Estou procurando gente [para as lojas] no Nordeste, tem gente que não quer ser registrada. Perguntamos por que, e dizem: "Ah, porque eu recebo a Bolsa [Família], minha mulher recebe a Bolsa, a filha recebe". E a população cresce nesses lugares do Nordeste. E gente esclarecida que pode ter filhos está tendo cada vez menos.

FOLHA - Qual o cronograma de abertura das novas lojas?
HERZ - Brasília será a primeira, entre abril e maio. Fortaleza está marcado para 19 de maio. E Salvador em julho. Estamos procurando um lugar no Rio, mas está dificílimo. Não acho lugar, não tem um espaço. O Rio tem uma geografia que não nos ajuda. Tenho que chegar lá com a mesma identidade, preciso de pelo menos 1.800 m2, com um pé direito que permita um mezanino.
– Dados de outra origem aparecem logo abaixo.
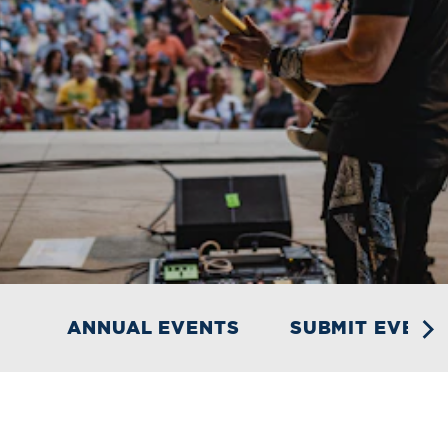
ANNUAL EVENTS
SUBMIT EVENT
Não acho nem para discutir o valor.

FOLHA - Em relação ao caso do cliente que foi atacado [na cabeça com um taco de beisebol por um homem] dentro de uma loja da Livraria Cultura em dezembro passado, há algo que possa ser feito para evitar que episódios desses se repitam?
HERZ - Tem, com relação à lei. Ele já tinha quebrado os vidros da livraria [um ano antes], e o delegado soltou ele meia hora depois. Para agir contra ele [na época], eu teria de abrir um processo. Só que ele é um doente mental. Então o Estado não cuida do doente mental. A ideia de abolir o manicômio foi para que a família tomasse conta, mas a família percebe que dá muito trabalho e que custa dinheiro, e abandona o cara, que fica solto, até fazer o que ele fez.

FOLHA - Vocês modificaram algo na segurança das lojas?
HERZ - Não há o que mudar. Entre a entrada do cara na livraria e a agressão passaram-se menos de dois minutos.